School is about to start – she has no idea how she will send her kids to school.
The four-year-old was due to start school – he is very smart, she said.
He will have to wait another year.
All her money is spent looking after her baby.
He has many problems.
Since he was born she is up and down to hospital with him.
To go to our rehab she has to leave her house and stay with friends.
She comes to stay with them the day before,
and then she can get a lift up and down in our bus.
The day I spoke to her she had not been home in four days.

I wish you could have seen how lovingly she cared for her little boy.
Everything was done with great skill, and great love. The bus was moving fast enough and the road is very windy – to undress and dress a little baby as we were zipping along – no small feat.
“When he was born he was unable to breast feed – his jaws would not work,” she said.

She told me she never leaves him with neighbours,
she does not want anything to happen to him.
“I never left my kids with others.
Kids are innocent, you need to make sacrifices for them.
I can go hungry, but I will not leave him – a neighbour left her 9-month-old baby with her older kids and she went to sell in the market, she was out the whole day.
When she came back she found her baby dead – he had fallen out of the bed or something.
You should never leave kids to watch over kids. I never did that with mine. I will never do it.”

Her oldest kid has finished secondary school.
I congratulated her.
She worries about what he will do next as she cannot pay further studies and there is no employment to be found.
“When you are brought up a certain way, and your parents were not able to do many things for you,
you yourself have to try to do better for your kids.
So they don’t resent you, when they are older.
Better that they see you did all you could,
even if it was not enough, than they think you did not try.
I believe in education for my kids.”

The little boy was coughing – a lot.

“He has a lot of secretions – it bothers him.
When he is crying, YOU might not notice –
he does not cry like other kids – you have to know him well
to notice when he is crying – the sound does not really come out.”

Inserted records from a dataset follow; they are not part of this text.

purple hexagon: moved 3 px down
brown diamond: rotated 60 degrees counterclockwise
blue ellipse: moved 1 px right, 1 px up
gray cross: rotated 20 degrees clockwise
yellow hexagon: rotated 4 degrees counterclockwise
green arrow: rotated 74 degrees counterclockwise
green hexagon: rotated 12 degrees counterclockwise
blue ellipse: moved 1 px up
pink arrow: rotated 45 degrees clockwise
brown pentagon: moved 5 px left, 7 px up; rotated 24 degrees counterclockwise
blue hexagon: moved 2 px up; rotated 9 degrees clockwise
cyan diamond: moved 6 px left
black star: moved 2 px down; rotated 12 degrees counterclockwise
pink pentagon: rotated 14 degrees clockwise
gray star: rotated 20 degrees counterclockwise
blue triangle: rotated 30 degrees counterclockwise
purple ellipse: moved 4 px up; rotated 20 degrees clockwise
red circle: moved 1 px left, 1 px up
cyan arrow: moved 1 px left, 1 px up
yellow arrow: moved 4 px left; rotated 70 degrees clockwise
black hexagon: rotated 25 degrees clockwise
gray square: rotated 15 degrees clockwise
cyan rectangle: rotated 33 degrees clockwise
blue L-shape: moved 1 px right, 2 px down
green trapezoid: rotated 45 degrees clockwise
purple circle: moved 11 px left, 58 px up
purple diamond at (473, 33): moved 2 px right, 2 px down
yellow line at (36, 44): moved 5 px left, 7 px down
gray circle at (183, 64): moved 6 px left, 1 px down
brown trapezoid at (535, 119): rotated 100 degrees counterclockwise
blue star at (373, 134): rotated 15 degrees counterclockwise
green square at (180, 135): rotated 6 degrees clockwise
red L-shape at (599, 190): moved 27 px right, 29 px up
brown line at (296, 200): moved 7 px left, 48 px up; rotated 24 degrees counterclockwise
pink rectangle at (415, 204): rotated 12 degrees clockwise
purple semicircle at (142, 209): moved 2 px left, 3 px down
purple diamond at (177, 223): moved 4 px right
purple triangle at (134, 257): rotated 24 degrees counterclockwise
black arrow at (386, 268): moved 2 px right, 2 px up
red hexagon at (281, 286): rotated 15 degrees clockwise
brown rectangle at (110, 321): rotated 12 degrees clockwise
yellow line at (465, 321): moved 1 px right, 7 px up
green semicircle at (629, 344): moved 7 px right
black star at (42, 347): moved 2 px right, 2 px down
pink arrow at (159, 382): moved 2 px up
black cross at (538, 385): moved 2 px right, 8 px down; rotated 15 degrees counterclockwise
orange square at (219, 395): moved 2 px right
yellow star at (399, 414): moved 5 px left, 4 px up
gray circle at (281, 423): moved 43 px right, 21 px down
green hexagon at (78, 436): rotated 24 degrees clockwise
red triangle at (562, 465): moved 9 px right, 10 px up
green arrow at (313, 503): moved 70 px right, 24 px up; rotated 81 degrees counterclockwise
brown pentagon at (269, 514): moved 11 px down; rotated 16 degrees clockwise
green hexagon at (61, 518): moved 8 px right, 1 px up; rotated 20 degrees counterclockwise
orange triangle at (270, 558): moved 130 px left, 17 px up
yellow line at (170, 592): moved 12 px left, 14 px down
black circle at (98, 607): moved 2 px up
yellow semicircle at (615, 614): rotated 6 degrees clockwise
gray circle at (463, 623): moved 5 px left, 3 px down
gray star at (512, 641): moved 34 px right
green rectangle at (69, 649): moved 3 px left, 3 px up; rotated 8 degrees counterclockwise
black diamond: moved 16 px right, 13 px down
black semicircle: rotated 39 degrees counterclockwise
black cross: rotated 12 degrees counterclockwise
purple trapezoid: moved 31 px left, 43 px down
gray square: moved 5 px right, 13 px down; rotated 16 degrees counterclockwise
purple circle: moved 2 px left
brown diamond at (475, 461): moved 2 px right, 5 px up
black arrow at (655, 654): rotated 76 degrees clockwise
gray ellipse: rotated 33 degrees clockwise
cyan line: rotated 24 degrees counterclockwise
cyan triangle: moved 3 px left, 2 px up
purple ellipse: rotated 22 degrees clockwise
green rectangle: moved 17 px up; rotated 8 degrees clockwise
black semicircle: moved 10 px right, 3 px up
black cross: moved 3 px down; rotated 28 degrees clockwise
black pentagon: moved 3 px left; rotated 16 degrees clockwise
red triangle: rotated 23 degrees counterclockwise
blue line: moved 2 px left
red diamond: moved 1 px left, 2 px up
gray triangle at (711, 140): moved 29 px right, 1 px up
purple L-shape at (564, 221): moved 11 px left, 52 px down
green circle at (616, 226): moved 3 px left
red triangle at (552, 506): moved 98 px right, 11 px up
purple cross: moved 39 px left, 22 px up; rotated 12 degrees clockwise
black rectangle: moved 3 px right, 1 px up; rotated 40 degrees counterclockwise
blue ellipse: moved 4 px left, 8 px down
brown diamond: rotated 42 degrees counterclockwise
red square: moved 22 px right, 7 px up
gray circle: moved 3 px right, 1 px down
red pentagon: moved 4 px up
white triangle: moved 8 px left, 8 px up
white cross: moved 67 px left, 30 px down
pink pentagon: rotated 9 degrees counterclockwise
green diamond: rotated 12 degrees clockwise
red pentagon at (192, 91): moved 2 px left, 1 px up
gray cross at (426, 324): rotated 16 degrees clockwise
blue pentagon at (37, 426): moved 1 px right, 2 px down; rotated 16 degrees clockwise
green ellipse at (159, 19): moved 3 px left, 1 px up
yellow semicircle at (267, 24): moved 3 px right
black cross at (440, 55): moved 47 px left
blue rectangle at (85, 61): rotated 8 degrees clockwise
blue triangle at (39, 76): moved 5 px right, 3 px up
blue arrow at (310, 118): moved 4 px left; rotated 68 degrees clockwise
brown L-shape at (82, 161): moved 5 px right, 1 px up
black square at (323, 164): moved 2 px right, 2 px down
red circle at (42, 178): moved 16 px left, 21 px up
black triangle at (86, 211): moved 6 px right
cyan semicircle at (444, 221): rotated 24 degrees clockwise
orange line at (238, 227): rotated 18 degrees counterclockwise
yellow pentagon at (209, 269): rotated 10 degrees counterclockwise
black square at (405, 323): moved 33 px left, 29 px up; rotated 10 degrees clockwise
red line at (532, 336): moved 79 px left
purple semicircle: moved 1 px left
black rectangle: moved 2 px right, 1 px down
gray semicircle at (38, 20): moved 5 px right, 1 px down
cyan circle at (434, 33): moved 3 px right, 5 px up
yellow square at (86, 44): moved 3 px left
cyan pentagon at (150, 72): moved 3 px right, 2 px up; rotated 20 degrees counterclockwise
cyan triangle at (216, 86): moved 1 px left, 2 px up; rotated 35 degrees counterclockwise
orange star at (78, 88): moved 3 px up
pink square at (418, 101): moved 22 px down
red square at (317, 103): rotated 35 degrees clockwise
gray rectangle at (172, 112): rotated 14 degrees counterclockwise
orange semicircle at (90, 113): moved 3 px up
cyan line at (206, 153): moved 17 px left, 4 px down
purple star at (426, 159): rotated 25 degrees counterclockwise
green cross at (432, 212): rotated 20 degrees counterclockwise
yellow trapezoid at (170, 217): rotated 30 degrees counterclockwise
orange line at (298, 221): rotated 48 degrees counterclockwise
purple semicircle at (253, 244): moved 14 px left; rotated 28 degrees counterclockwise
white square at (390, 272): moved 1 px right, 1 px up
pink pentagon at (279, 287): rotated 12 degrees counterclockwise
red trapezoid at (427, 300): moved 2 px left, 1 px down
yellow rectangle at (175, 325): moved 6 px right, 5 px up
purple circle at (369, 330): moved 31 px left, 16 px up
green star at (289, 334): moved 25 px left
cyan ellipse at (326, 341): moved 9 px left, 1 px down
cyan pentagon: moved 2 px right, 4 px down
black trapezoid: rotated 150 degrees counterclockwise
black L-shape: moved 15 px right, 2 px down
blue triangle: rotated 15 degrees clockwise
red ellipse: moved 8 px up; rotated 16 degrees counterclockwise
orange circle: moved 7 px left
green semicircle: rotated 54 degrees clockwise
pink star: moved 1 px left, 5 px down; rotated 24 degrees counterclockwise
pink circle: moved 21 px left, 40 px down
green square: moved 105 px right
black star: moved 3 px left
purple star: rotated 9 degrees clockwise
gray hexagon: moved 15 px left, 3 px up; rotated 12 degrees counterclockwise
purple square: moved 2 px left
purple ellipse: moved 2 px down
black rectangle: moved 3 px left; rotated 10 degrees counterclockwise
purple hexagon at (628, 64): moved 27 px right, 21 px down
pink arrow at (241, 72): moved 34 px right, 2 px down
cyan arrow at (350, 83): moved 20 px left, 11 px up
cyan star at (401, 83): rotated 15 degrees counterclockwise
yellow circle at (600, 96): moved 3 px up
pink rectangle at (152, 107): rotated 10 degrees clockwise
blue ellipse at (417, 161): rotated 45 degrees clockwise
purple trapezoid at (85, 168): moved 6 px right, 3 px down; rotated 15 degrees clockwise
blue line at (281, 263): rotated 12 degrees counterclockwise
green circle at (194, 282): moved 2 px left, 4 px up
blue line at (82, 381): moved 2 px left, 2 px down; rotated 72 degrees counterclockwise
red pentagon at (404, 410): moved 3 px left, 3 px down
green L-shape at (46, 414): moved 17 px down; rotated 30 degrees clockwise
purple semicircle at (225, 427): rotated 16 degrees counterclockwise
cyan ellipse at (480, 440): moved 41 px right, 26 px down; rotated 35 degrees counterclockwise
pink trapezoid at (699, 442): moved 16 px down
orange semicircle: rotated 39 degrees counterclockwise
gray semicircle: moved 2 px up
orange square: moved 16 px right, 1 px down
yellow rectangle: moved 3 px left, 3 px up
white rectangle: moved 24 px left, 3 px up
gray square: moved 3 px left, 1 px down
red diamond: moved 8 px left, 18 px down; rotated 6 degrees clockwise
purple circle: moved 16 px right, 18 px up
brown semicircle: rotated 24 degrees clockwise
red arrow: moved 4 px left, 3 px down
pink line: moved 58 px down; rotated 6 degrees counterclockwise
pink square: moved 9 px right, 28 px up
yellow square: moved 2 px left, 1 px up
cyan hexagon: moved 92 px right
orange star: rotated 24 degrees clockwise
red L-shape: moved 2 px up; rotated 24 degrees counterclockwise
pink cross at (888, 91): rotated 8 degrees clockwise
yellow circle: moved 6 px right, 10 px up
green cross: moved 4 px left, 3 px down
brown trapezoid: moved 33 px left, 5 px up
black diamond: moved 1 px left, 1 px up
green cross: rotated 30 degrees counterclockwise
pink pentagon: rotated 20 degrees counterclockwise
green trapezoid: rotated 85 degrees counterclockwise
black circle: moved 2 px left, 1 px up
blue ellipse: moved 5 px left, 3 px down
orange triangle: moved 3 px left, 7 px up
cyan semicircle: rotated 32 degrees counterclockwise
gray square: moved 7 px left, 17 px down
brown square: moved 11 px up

I wish you could have seen her brush his hair. He has lovely hair. And a lot of it – curly.
The gentle way she did it, making her beautiful 8-month-old baby even more beautiful than he already was.
I was entranced. I was in awe. So much attention to getting it just right.
My tears took me by surprise. Even now, as I write these words, tears have filled my eyes.
If you had been there I bet you would have teared up also.
You know how it is when you witness something so beautiful, so powerful, so intense – and you feel your heart will expand right out of your chest?
Remember that great line from Alison Moyet – ‘I go weak, weak in the presence of beauty.”
‘Tis a good line for how I felt!

Well anyway, I sent them to the hospital instead of physical therapy and some hours later they were back in the minibus,
on their way back up the mountain again – with meds for the cough.
I presume she did not eat at all that day in the hospital.
We gave her therapy appointments for consecutive days so at least she can go home for the rest of the week.
Normally twice a week PT appointments are not on consecutive days.

This morning at 6 a.m. as I was giving something to the driver,
I heard a ‘Bonjou Madam Gena’ – Kreyol for ‘Hello Madame Gena’.
There they were in the darkness.
He was wrapped up and she was holding him tight.
I helped them into the minibus and then handed her her two bags – one maroon colour and one black.
I noticed the colours because to me these were no ordinary bags.
I knew what was inside those bags.
I knew they carried the instruments for the acts of love that would be carried out on the way down.
I lifted them with reverence.

I was not going down today.
She must be at home in her own home tonight.
Holding him tight.


Gena Heraty
31st August, 2021

 

Gena Heraty, NPH Special Needs Programs, Haiti.